If there is one thing certain about U.S. policy in these turbulent times, it is uncertainty. From health care and tax reform to trade and the environment, the economic consequences of stalled policymaking have significant economic implications.

According to research by Huseyin Gulen, a professor of finance at Purdue’s Krannert School of Management, the impact on corporate investment is particularly negative, both from a short- and long-term perspective.

Gulen and his coauthor, Mihai Ion of the University of Arizona, detail their findings in “Policy Uncertainty and Corporate Investment,” which was published as an Editor’s Choice lead article in The Review of Financial Studies. The researchers used the Economic Policy Uncertainty (EPU) Index, which measures the occurrence in newspaper articles of words related to economic uncertainty and gauges the number of expiring tax laws and the spread among economic forecasts, to examine uncertainty following the 2008-09 financial crisis.

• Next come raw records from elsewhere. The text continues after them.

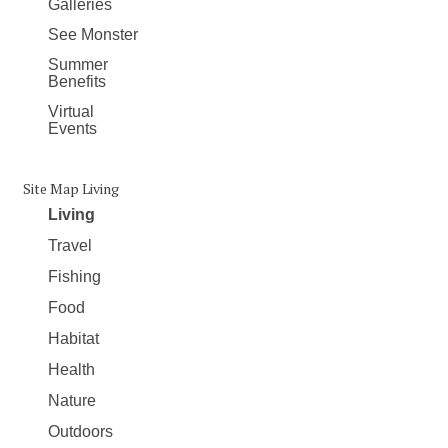
Galleries
See Monster
Summer
Benefits
Virtual
Events
Site Map Living
Living
Travel
Fishing
Food
Habitat
Health
Nature
Outdoors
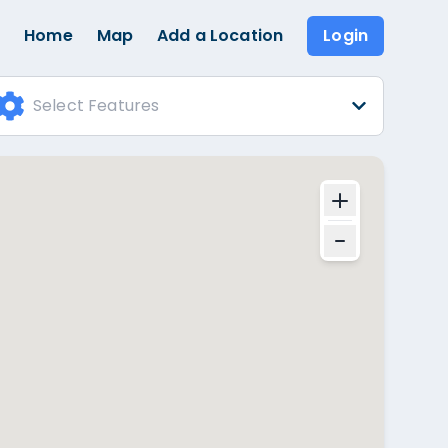
Home
Map
Add a Location
Login
Select Features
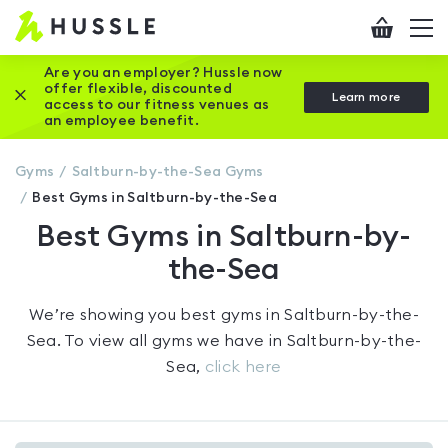
Hussle
Checkout
To
-
me
vi
Home
Are you an employer? Hussle now
offer flexible, discounted
Close this promotion banner
Learn more
page
access to our fitness venues as
an employee benefit.
Gyms
Saltburn-by-the-Sea
Gyms
Best Gyms in Saltburn-by-the-Sea
Best Gyms in Saltburn-by-
the-Sea
We’re showing you
best gyms in Saltburn-by-the-
Sea
. To view all gyms we have in
Saltburn-by-the-
Sea
,
click here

Their findings document a strong negative relationship between capital investment and the aggregate level of uncertainty associated with future policy and regulatory outcomes.

“We also found important evidence that the link between policy uncertainty and capital investment is not uniform,” Gulen says. “It is significantly stronger for firms with a higher degree of investment irreversibility, as well as for firms that are more dependent on government spending. That lends empirical support to the conclusion that policy uncertainty can depress corporate investment and induce precautionary delays.”

Based on their data sample, the researchers estimate that doubling the level of policy uncertainty results in an average decrease in quarterly investment rates of some 8.7 percent. “This is a sizable effect, especially considering that the policy uncertainty index nearly tripled during the recent financial crisis,” Gulen says. “Our analysis indicates that it may be accountable for almost one-third of 32 percent decline in capital investments during the period we studied.”

Even more troubling were the long-term implications. “We found that policy uncertainty can affect investment levels up to eight quarters into the future,” Gulen says. “It seems to be progressively negative over the first four to five quarters. Once uncertainty is resolved, firms increase investments to satisfy pent up demand, but the fact that this rebound takes two to three years shows that it can take a significant amount of time to recover.”

What are the implications for the current and future U.S. economy? The data continues to gather, but despite historic gains in the stock market, the EPU Index following the election of President Donald Trump has remained higher than at any point during the 2008-09 financial crisis.

“Politics aside, regulators should be mindful of the fact that the uncertainty surrounding their decisions can be just as damaging as making the wrong decision,” Gulen says. “Corporations also should be aware that different firms will be affected to different degrees and that policy uncertainty can have long-lasting impacts.”